New research published in Nature documents evidence for a liquid-to-liquid transition in sulfur, a first-order phase transition that has been enigmatic to chemists. The original first-order transition separating two liquid phases of the same pure and isotropic substance was reported in a 2000 Nature publication documenting Y. Katayama et al.’s discovery of a liquid-to-liquid transition undergone in phosphorus. This recent study builds on that work.
"It was a real breakthrough, as it changed the way the liquid state was perceived by the scientific community", explains the corresponding author of the new study, Mohamed Mezouar, who is a scientist in charge of beamline ID27 at the ESRF. "Today we show the second direct evidence of such a transition in liquid sulfur. We chose sulfur because sulfur and phosphorus exhibit important similarities when subjected to high pressures and temperatures", he explains. "Besides, I knew it was a good candidate as it already showed an interesting variety of solid forms, either molecular or polymeric, crystalline or amorphous.”
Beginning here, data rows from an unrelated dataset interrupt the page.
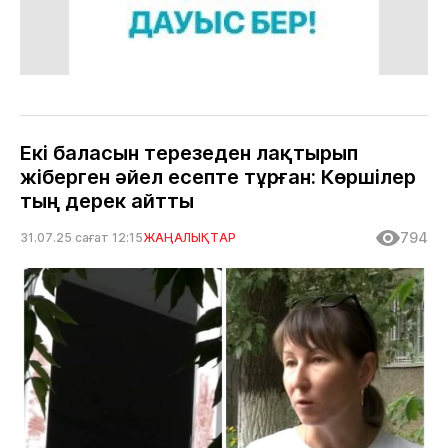
Екі баласын терезеден лақтырып
жіберген әйел есепте тұрған: Көршілер
тың дерек айтты
794
31.07.25 сағат 12:15
ЖАҢАЛЫҚТАР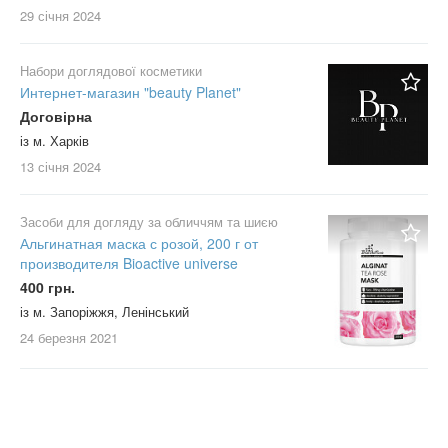
29 січня
2024
Набори доглядової косметики
Интернет-магазин "beauty Planet"
Договірна
із м. Харків
13 січня
2024
Засоби для догляду за обличчям та шиєю
Альгинатная маска с розой, 200 г от
производителя Bioactive universe
400 грн.
із м. Запоріжжя, Ленінський
24 березня
2021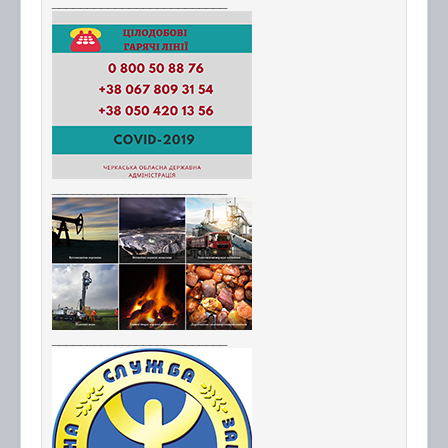
_________________________
_________________________
_________________________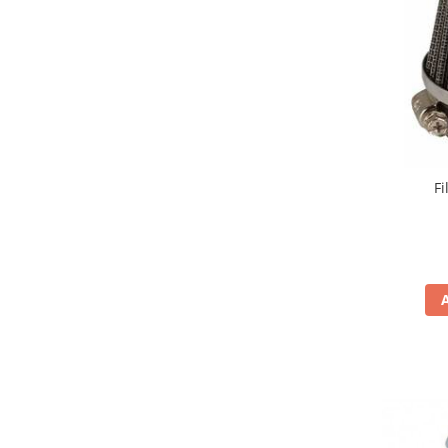
Genti & Bagaje
Borsete
Geanta furca
Geanta ghidon
Geanta rezervor
Geanta spate
Genti laterale
F
Genti picior
Top case
Accesorii
Top case
Cutii / Genti SHAD
Accesorii cutii Shad
Cutii aluminiu Shad
Cutii ATV Shad
Cutii capace colorate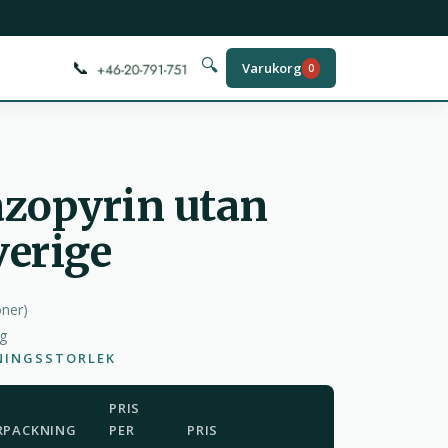
📞
🔍
Varukorg
0
azopyrin utan
verige
oner
)
ag
NINGSSTORLEK
PRIS
RPACKNING
PER
PRIS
First-order transitions refer to phase transitions that involve a latent heat and a discontinuous change of density, for example from graphite to diamond. They are very common in solid states but this is only the second document first-order transition from liquid to liquid. Watch the video below to see it happening.
In conducting this experiment, the ESRF team applied pressure to liquid sulfur and watched how it evolved under temperatures up to 1000 degrees Celsius and pressures up to 20 kilobars. "The experiments were challenging because we had to confine liquid sulfur and perform in situ quantitative X-ray measurements of high accuracy", explains first author Laura Henry.
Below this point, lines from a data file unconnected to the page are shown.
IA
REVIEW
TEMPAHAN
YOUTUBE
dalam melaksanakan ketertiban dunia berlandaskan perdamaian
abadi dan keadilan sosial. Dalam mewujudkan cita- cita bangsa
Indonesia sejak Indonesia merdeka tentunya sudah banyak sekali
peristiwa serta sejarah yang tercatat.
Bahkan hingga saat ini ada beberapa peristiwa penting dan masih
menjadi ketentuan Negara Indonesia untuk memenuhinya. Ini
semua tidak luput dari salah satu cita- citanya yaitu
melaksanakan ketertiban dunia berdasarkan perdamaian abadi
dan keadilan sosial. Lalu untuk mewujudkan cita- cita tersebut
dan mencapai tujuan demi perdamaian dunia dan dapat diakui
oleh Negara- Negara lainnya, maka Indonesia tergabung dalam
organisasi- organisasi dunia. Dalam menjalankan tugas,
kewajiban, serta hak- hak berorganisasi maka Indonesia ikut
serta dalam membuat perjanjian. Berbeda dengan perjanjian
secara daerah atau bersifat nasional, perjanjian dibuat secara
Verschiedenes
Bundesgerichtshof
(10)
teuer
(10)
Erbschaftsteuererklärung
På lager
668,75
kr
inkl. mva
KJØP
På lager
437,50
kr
And as if that weren’t enough, that’s not all the ESRF, CEA and CNRS/Sorbonne Université scientists found! They also documented the critical point terminating a liquid-liquid transition, which up until now was a mere theoretical object.
Fréderic Datchi, CNRS research director at "Sorbonne Université" describes: "Completely unexpectedly, there it was, we found what we know as a 'critical point', a singularity where physical properties change drastically". As Eureka Alert elaborates, “the change in density between the two liquids vanishes [at the critical point], thus one may go continuously from one phase to the other. However, close to it, the system "hesitates" between the two states, producing large density fluctuations, a phenomenon known as critical opalescence.”
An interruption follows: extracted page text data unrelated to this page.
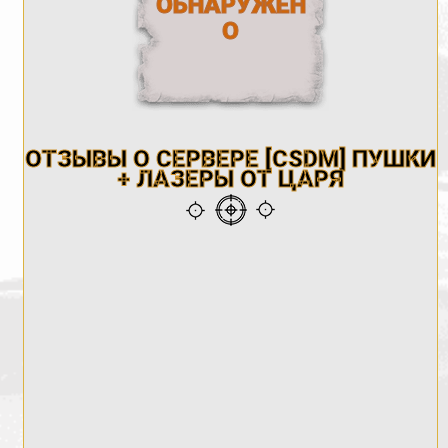
ОБНАРУЖЕН
О
ОТЗЫВЫ О СЕРВЕРЕ [CSDM] ПУШКИ
+ ЛАЗЕРЫ ОТ ЦАРЯ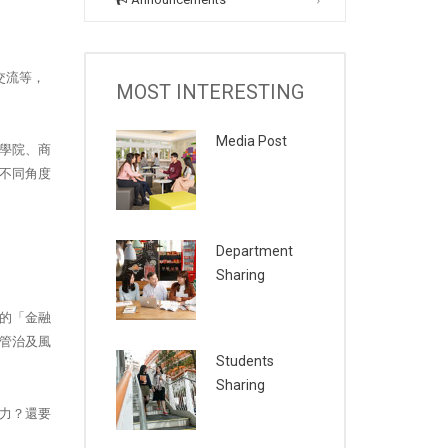
交流等，
MOST INTERESTING
Media Post
學院、商
不同角度
Department
Sharing
的「金融
管治及風
Students
Sharing
力？還要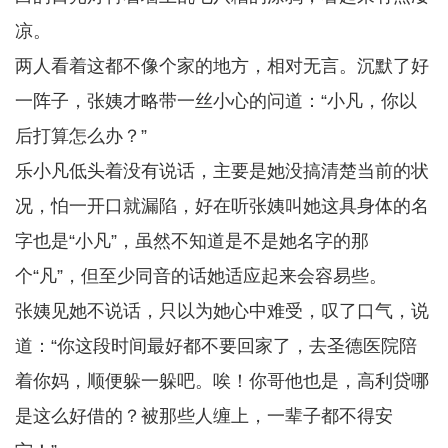
凉。
两人看着这都不像个家的地方，相对无言。沉默了好
一阵子，张姨才略带一丝小心的问道：“小凡，你以
后打算怎么办？”
乐小凡低头着没有说话，主要是她没搞清楚当前的状
况，怕一开口就漏陷，好在听张姨叫她这具身体的名
字也是“小凡”，虽然不知道是不是她名字的那
个“凡”，但至少同音的话她适应起来会容易些。
张姨见她不说话，只以为她心中难受，叹了口气，说
道：“你这段时间最好都不要回家了，去圣德医院陪
着你妈，顺便躲一躲吧。唉！你哥他也是，高利贷哪
是这么好借的？被那些人缠上，一辈子都不得安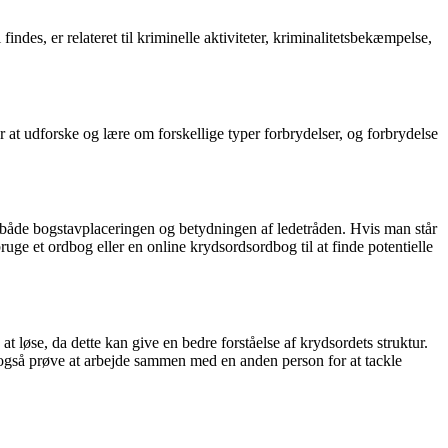
ndes, er relateret til kriminelle aktiviteter, kriminalitetsbekæmpelse,
at udforske og lære om forskellige typer forbrydelser, og forbrydelse
il både bogstavplaceringen og betydningen af ledetråden. Hvis man står
ruge et ordbog eller en online krydsordsordbog til at finde potentielle
e at løse, da dette kan give en bedre forståelse af krydsordets struktur.
 også prøve at arbejde sammen med en anden person for at tackle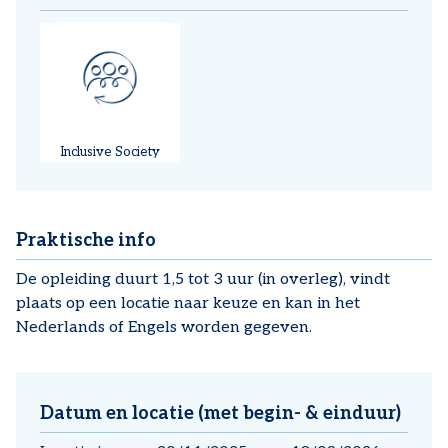
Inclusive Society
Praktische info
De opleiding duurt 1,5 tot 3 uur (in overleg), vindt
plaats op een locatie naar keuze en kan in het
Nederlands of Engels worden gegeven.
Datum en locatie (met begin- & einduur)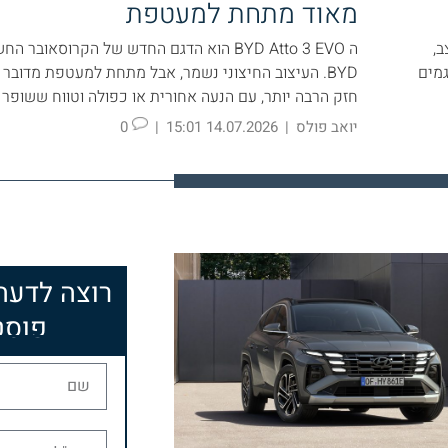
מאוד מתחת למעטפת
ב,
ה BYD Atto 3 EVO הוא הדגם החדש של הקרוסאוב
גמים
BYD. העיצוב החיצוני נשמר, אבל מתחת למעטפת מדובר 
חזק הרבה יותר, עם הנעה אחורית או כפולה וטווח ששופר
יואב פולס
|
14.07.2026 15:01
|
0
רוצה לדע
פוסט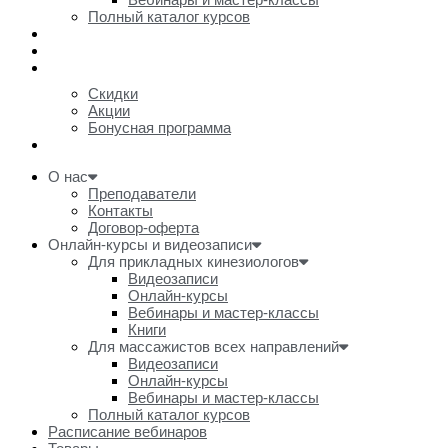
Полный каталог курсов
Расписание вебинаров
Товары
Акции и скидки
Скидки
Акции
Бонусная программа
Очное обучение
О нас
Преподаватели
Контакты
Договор-оферта
Онлайн-курсы и видеозаписи
Для прикладных кинезиологов
Видеозаписи
Онлайн-курсы
Вебинары и мастер-классы
Книги
Для массажистов всех направлений
Видеозаписи
Онлайн-курсы
Вебинары и мастер-классы
Полный каталог курсов
Расписание вебинаров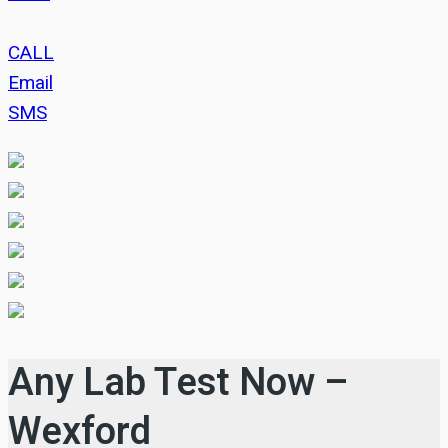
CALL
Email
SMS
Any Lab Test Now –
Wexford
These two findings were enough to make the researchers jump for joy because understanding this liquid-liquid transition will allow for new developments in materials science. Sulfur has many applications; already it is used in rubber tires, sulfuric acid, and fertilizers, among others. Furthermore, adds Mezouar, "In the larger sense, this research can open doors to understanding the complexity of the liquid state of other important systems such as water."